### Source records

+===+

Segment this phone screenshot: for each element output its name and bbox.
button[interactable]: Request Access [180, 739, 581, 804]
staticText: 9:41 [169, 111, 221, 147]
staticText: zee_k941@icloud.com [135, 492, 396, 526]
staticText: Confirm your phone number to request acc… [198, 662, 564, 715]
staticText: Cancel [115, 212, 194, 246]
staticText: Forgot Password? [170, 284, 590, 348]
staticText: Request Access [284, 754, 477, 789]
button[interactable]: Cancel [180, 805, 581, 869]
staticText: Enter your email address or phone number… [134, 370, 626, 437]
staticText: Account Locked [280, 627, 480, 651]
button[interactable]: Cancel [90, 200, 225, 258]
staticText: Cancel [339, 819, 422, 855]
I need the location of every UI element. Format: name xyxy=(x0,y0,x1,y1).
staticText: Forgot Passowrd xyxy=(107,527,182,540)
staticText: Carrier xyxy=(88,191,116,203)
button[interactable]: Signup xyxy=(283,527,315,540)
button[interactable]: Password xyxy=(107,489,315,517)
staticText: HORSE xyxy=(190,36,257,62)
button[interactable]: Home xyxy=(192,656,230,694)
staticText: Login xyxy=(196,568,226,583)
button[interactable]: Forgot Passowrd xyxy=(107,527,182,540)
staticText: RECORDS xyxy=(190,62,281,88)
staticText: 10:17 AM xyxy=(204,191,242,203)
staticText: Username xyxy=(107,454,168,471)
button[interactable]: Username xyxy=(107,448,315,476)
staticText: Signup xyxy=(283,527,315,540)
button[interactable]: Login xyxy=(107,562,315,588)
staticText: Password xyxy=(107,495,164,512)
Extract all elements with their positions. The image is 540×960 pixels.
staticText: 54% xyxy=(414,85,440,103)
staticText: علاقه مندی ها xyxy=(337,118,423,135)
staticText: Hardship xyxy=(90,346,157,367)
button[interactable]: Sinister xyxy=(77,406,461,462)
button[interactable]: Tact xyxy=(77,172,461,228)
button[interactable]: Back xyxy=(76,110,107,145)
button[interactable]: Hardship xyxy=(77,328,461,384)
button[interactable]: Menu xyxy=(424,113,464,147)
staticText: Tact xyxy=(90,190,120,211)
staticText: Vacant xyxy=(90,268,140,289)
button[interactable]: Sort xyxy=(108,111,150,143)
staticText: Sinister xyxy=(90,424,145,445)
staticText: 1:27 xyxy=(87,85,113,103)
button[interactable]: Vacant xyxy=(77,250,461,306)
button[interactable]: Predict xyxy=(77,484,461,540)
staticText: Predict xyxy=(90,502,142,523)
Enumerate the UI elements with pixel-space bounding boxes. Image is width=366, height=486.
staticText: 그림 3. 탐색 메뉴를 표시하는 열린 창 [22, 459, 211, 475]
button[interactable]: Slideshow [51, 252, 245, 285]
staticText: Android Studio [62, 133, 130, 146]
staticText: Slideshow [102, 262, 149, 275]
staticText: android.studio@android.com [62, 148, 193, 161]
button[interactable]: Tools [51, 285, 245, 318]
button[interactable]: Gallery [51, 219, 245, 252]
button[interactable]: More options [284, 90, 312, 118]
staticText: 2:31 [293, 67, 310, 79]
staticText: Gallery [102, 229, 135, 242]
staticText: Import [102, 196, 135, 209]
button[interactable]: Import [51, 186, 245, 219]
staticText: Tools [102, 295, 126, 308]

+===+

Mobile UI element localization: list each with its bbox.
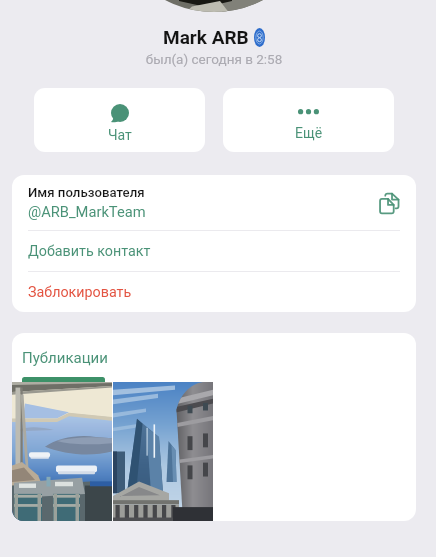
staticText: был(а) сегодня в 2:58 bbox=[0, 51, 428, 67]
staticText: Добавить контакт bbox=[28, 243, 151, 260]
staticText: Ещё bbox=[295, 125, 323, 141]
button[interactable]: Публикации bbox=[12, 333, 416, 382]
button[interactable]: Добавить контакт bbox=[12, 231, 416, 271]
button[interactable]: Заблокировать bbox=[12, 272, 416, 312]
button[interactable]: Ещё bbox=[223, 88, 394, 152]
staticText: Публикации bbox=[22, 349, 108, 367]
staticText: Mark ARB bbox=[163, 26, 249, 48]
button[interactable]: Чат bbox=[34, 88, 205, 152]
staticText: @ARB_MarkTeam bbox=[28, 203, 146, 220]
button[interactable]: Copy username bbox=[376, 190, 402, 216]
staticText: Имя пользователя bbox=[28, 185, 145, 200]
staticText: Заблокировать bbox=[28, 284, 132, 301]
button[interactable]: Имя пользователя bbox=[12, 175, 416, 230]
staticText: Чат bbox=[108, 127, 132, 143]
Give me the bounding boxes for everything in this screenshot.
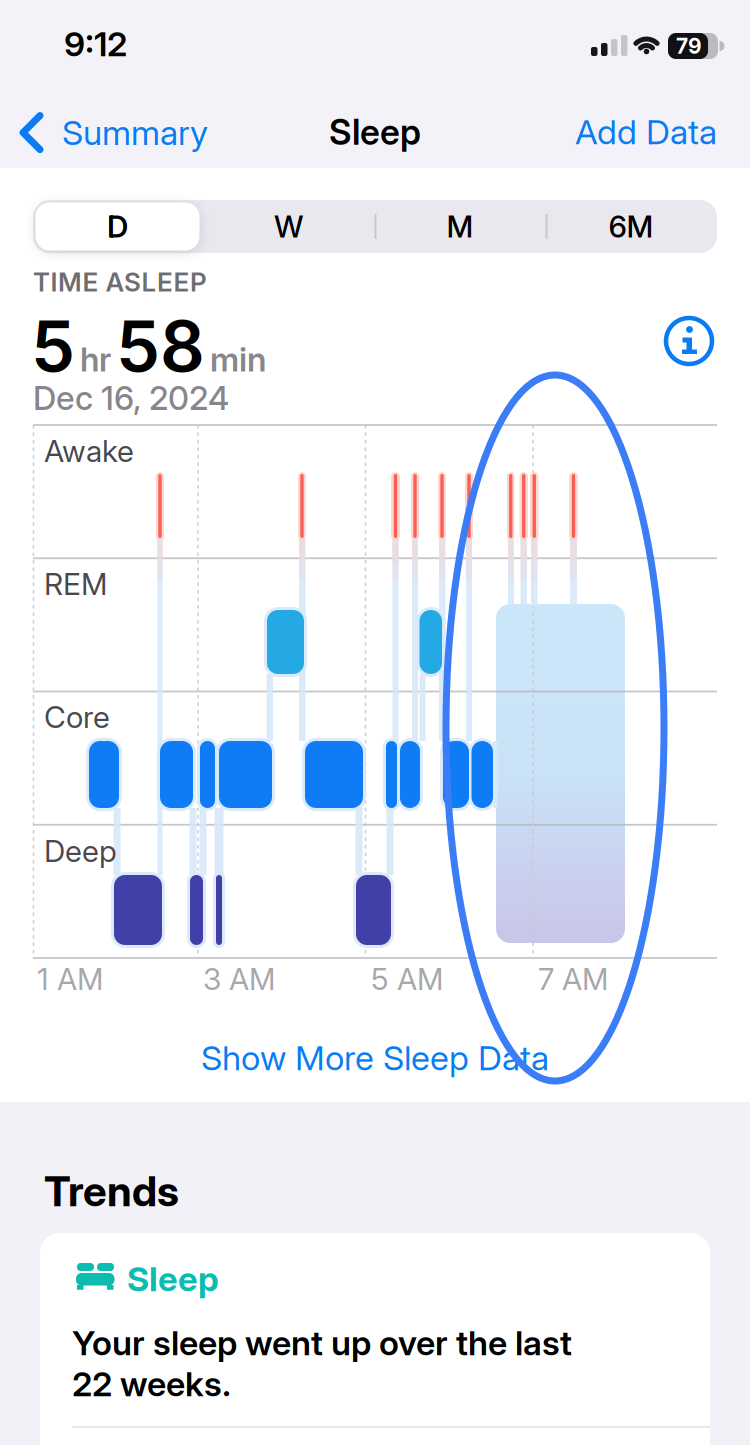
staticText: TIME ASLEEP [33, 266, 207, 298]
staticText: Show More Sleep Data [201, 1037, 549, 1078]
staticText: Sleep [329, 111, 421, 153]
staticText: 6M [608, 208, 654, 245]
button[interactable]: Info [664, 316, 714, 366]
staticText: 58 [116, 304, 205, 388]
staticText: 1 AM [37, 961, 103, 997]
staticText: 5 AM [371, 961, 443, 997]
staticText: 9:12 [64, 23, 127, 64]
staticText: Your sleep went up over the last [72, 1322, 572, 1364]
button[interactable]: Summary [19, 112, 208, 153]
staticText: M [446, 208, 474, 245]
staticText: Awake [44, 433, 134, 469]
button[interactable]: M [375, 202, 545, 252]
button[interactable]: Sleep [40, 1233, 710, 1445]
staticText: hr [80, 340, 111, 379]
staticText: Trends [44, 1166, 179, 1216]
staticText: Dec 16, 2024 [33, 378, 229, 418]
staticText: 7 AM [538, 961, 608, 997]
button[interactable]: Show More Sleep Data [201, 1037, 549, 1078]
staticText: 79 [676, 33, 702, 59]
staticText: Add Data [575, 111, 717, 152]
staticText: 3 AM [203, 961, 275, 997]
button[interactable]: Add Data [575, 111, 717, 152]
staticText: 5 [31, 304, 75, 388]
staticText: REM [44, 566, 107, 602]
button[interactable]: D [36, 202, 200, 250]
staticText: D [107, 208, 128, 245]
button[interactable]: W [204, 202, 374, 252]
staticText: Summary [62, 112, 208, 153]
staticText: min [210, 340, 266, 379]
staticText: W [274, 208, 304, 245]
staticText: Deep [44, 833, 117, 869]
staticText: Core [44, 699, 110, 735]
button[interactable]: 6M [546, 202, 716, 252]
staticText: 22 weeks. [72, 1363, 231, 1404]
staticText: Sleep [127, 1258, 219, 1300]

+===+

### ASSIGNMENT
In the entries above, find each line containing the string "Access" and copy it.

### REPLY TO THE EXERCISE
button[interactable]: Request Access [180, 739, 581, 804]
staticText: Request Access [284, 754, 477, 789]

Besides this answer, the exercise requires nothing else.